International career^{‡}
- 2005: Philippines U-23 / 3 / (1)
- 2004–2010: Philippines / 12 / (6)
- 2010: England (beach soccer) / 17 / (10)

= Chad Gould =

Filipino footballer

Chad Edward Alesna Gould (born September 30, 1982) is a Filipino former footballer who played as a central defender or striker for the Loyola Meralco Sparks and the Philippines national team. He is currently a FIFA Licensed Football agent. He previously was also a music artist signed by Warner Music Philippines. In December 2021, his song "Daisy" was played on BBC Music Introducing Show.

==Honours==
===Club===
Loyola Meralco Sparks
- United Football League Cup: 2013

==Early life and education==
Gould was born on 30 September 1982 in Cebu City, Philippines and grew up in England.

He studied at Brunel University where he obtained a degree in sports science.

==Football career==
===Youth===
He spent his youth career with Bournemouth and Southampton.

===Club===
He was part of the reserves team of AFC Wimbledon during the 2007–08 season making reserve league appearances and a single reserve cup appearance. He scored four goals for the reserve team. He left the club on 22 September 2008.

In 2012, he joined the Loyola Meralco Sparks F.C. of the United Football League. With the club, Gould won the 2013 UFL Cup. He was also part of Loyola's squad that participated in the 2013 Menpora Cup in Indonesia. He left Loyola after two seasons.
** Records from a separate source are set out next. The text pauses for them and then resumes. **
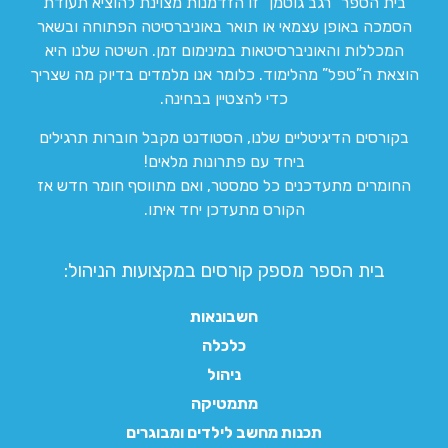
בית הספר “רגב גוטמן” זו הזדמנות מצוינת להוציא תעודת
הסמכה באופן עצמאי או תואר באוניברסיטה הפתוחה ובשאר
המכללות והאוניברסיטאות במינימום זמן. השיטה שלנו היא
הוצאת ה”טפל” מהלימוד. כלומר אנו מלמדים בדיוק מה שצריך
כדי להצטיין בבחינה.
בקורסים הדיגיטליים שלנו, הסטודנט מקבל חוברות תרגילים
ביחד עם פתרונות מלאים!
החומרים מתעדכנים כל סמסטר, ואם מתווסף חומר חדש אז
הקורס מתעדכן יחד איתו.
בית הספר מספק קורסים במקצועות הניהול:
חשבונאות
כלכלה
ניהול
מתמטיקה
תכנות מחשב לילדים ומבוגרים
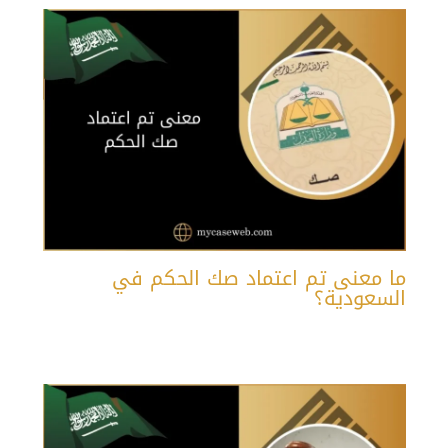
ما معنى تم اعتماد صك الحكم في
السعودية؟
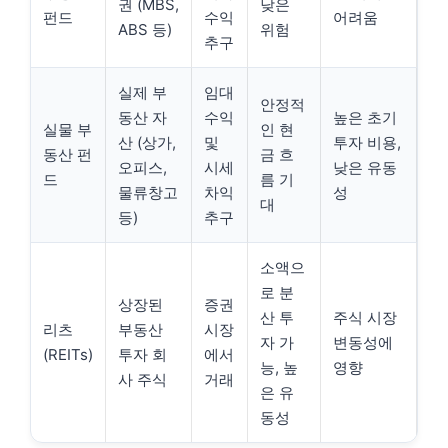
권 (MBS,
낮은
펀드
수익
어려움
ABS 등)
위험
추구
실제 부
임대
안정적
동산 자
수익
높은 초기
실물 부
인 현
산 (상가,
및
투자 비용,
동산 펀
금 흐
오피스,
시세
낮은 유동
드
름 기
물류창고
차익
성
대
등)
추구
소액으
로 분
상장된
증권
산 투
주식 시장
리츠
부동산
시장
자 가
변동성에
(REITs)
투자 회
에서
능, 높
영향
사 주식
거래
은 유
동성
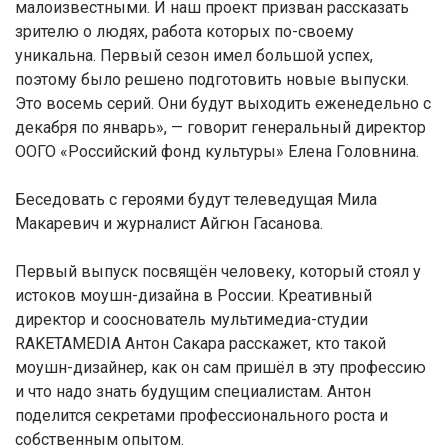
малоизвестными. И наш проект призван рассказать
зрителю о людях, работа которых по-своему
уникальна. Первый сезон имел большой успех,
поэтому было решено подготовить новые выпуски.
Это восемь серий. Они будут выходить еженедельно с
декабря по январь», — говорит генеральный директор
ООГО «Российский фонд культуры» Елена Головнина.
Беседовать с героями будут телеведущая Мила
Макаревич и журналист Айгюн Гасанова.
Первый выпуск посвящён человеку, который стоял у
истоков моушн-дизайна в России. Креативный
директор и сооснователь мультимедиа-студии
RAKETAMEDIA Антон Сакара расскажет, кто такой
моушн-дизайнер, как он сам пришёл в эту профессию
и что надо знать будущим специалистам. Антон
поделится секретами профессионального роста и
собственным опытом.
Chad is currently a free agent.

===International===
Gould first appeared for the Philippines in the 2004 Tiger Cup, playing in two matches. His debut came in the 4–1 defeat to Malaysia where he scored the Philippines' only goal.

In 2006, Gould took a break from football, but returned to the national team in 2008 play until 2010.

He was later selected to play for the England national beach soccer team after he was scouted playing in a tournament organised by Nuts magazine.

===International goals===
Scores and results list the Philippines' goal tally first.

| # | Date | Venue | Opponent | Score | Result | Competition |
| 1. | 10 December 2004 | Bukit Jalil National Stadium, Kuala Lumpur | Malaysia | 1–4 | 1–4 | 2004 AFF Championship |
| 2. | 17 May 2008 | Barotac Nuevo Plaza Field, Barotac Nuevo | Bhutan | 1–0 | 3–0 | 2008 AFC Challenge Cup qualifier |
| 3. | 19 October 2008 | Phnom Penh Olympic Stadium, Phnom Penh | Brunei | 1–1 | 1–1 | 2008 AFF Suzuki Cup qualifier |
| 4. | 23 October 2008 | Phnom Penh Olympic Stadium, Phnom Penh | Cambodia | 3–2 | 3–2 |
| 5. | 14 April 2009 | Rasmee Dhandu Stadium, Malé | Bhutan | 1–0 | 1–0 | 2010 AFC Challenge Cup qualifier |
| 6. | 16 April 2009 | Rasmee Dhandu Stadium, Malé | Maldives | 2–3 | 2–3 |

===Current===
Since January 2017, Gould has been working as football coach and therapeutic mentor. In 2024, Gould successfully passed his FIFA football agent’s exam at Wembley Stadium. He is also currently a recording music artist. In June 2020, Gould signed a three-year deal with Warner Music Group in the Philippines.